The Public Entity Saba will provide additional manpower, under certain conditions, to goat owners to help bring back the carcasses of the goats that they shoot during the grace period. Assistance to recover carcasses will only be extended to areas where the goat owners shoot and go themselves to recover carcasses and in areas which are deemed reasonably safe.
Goats in fences
The Public Entity Saba wants to ensure that goats are ultimately kept behind fences and will therefore also help goat owners to ensure that their animals are properly fenced, have water, food and shelter, and are given the necessary care. Subsidized fencing and other building materials will be made available to help the goat owners with the initial investment and start-up costs of fencing in their animals. Also, the goat owners can make use of subsidized veterinary care in case their animals get sick. The Public Entity Saba aims to assist with food for goats that are fenced in and is currently investigating ways in which this can be made possible for not only goat owners, but also other livestock owners. To improve their farms, animal husbandry techniques and business models, goat farmers can be given access to a goat farming advisor.
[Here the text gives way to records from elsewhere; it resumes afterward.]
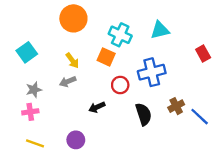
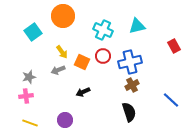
cyan square: (27, 52) -> (33, 32), moved
orange square: (106, 57) -> (82, 62), moved
red circle: (120, 85) -> (103, 56), moved
brown cross: (176, 106) -> (132, 85), moved
black semicircle: (144, 114) -> (129, 112), moved

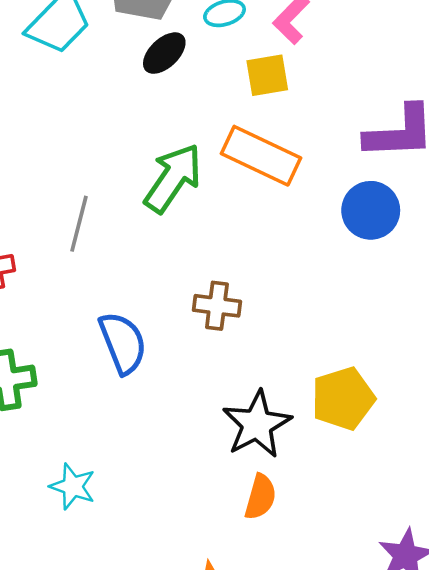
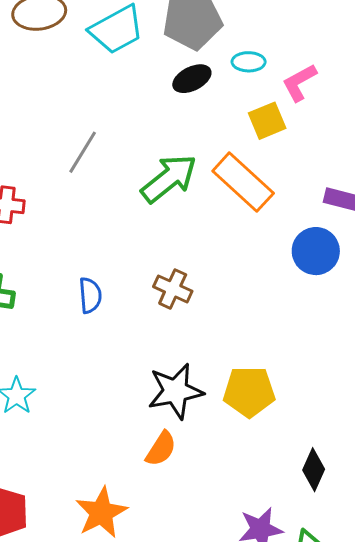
yellow square: (267, 75) -> (267, 121), turned -30
gray line: (79, 224) -> (83, 152), moved
blue semicircle: (123, 343) -> (90, 295), size x0.7

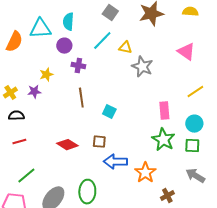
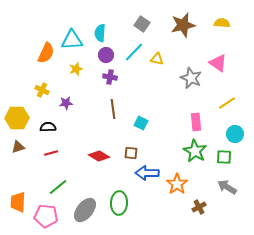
purple circle: (64, 46) -> (106, 55), moved
gray star: (142, 67) -> (191, 78), moved
yellow star: (46, 75) -> (76, 69), moved
yellow cross: (10, 93) -> (42, 90), moved, turned -32
cyan circle: (194, 124) -> (235, 134), moved

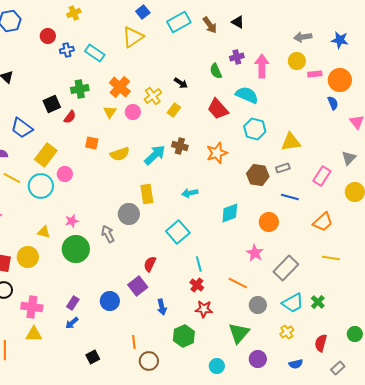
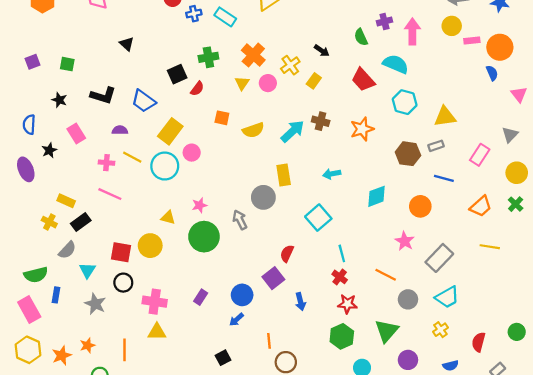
green cross: (318, 302) -> (516, 204), moved
blue arrow: (72, 323) -> (236, 320), moved
green hexagon: (184, 336) -> (342, 336), moved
In short, the public will receive another update, focusing on the planning of the goat control project and what can be expected going forward.
GIS.
Since the goat owners are being supported by fencing subsidies, is it appropriate to subsidise fencing for private property owners who have had to install and maintain their own fencing in order to garden and keep their private water supplies sanitary?
Sincerely
Roger King
The point of the whole program is to effectively control the goat population while respecting the goat owners – not to provide assistance to home owners.
Controlling the goat population should reduce your need for fences anyway 😉
I am in complete agreement with you. Goat owners have had enough time to arrange somethings. Some of them have actually done nothing at all.
In the area I live, there are even more goats than before. The owner passes up and down the road daily and does nothing. The goats keep roaming around, destroying all back yard vegetables even if homeowners try their very best to do some fencing.
Dus ja .. Breng de mariniers binnen .. Schiet op de geiten.
Wow, that’s a heck of a wise environmentalism! Kill the goats and protect the Melocactus intortus? We should extend our reflections (and our acts) with a sentientist perspective.
https://en.wikipedia.org/wiki/Welfare_biology
When in European Netherlands a cow walks on the highway and the owner isn’t capable of catching it, the police shoots the animal, dead. And nobody has a problem with that. Cattle is only allowed within fences, and the owner has to take care for them well. Otherwise the Animal Welfare Inspectors will act, which is mostly costly.
All this trouble about defending the owner rights of these goats. Stupid. What if all inhabitants who got damage would claim their money at the guilty owner? And is this government aware of the environmental damage, which, concerning erosion can never be restored. Therefore it is necessary to act, not to sleep.
In the south of the Netherlands goats are the carriers of a terrible disease which kills humans. When there are too many, this could also occur here.